Vox article with insights into labor share
Here is a link to an article at Vox which includes insights and wisdom into the effect of falling labor share globally.
Monetary Policy and Long-term Trends
Excerpts…
“There has been a long-term downward trend in the share and strength of labour in national income, which is depressing both demand and inflation.”
“… So, the trend weakness in returns to labour will simultaneously tend to hold down consumption, output, and inflation …”
“This coincidence of a declining wage share and declining real interest rates is not, we believe, accidental.”
“From a short-term, business cycle viewpoint, a conjuncture of sluggish output growth and low inflation, surprising on the downside, should be met with and rectified by more expansionary monetary policy. But if one accepts the hypothesis that a (perhaps the) longer-term driver of such a conjuncture is the relative weakness of labour as a factor of production, then this short-term response is unhelpful, indeed somewhat counterproductive, in a longer-term context. Its main effect is to raise asset prices, and the relative value of land and capital, and thus benefit their owners, who are rich, rather than workers, who are poor.”
Actually the article is discredited, IMO, by the fact that they could say this: “Against this background, the bipartisan political incentive in the US to encourage more mortgage lending to the poorer, disadvantaged classes was entirely understandable. But it ended in the sub-prime crisis.”.

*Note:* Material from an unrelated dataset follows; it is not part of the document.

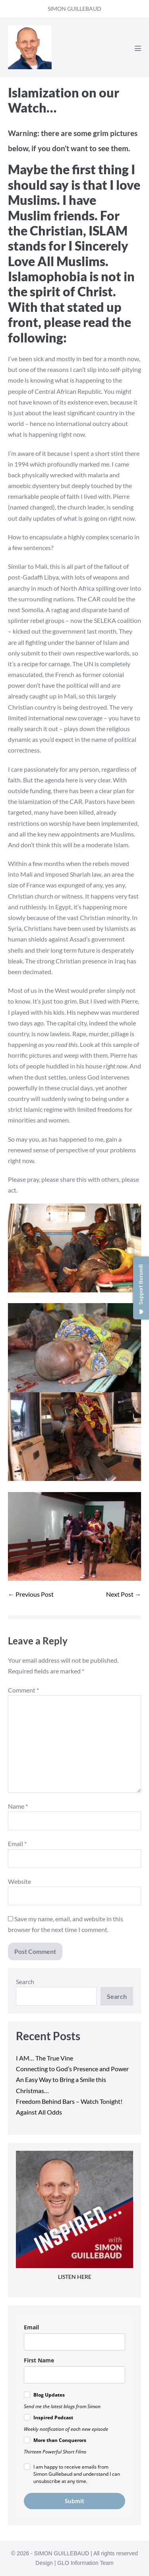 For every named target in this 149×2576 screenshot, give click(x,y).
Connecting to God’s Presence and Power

Then of course there is the statement that they feel that the trend could reverse itself over the next 35 years. It strikes me that articles like this almost inevitably ignore the ego and desire to hang on to power, and make no mistake, money is power, on the part of those who have acquired it. Whatever “natural” economic factors they might feel would have that result will be fought against tooth and nail by the 0.05% or whatever percentage of the populace holds the majority of wealth by the time this trend would reach whatever natural peak the writers might feel it has.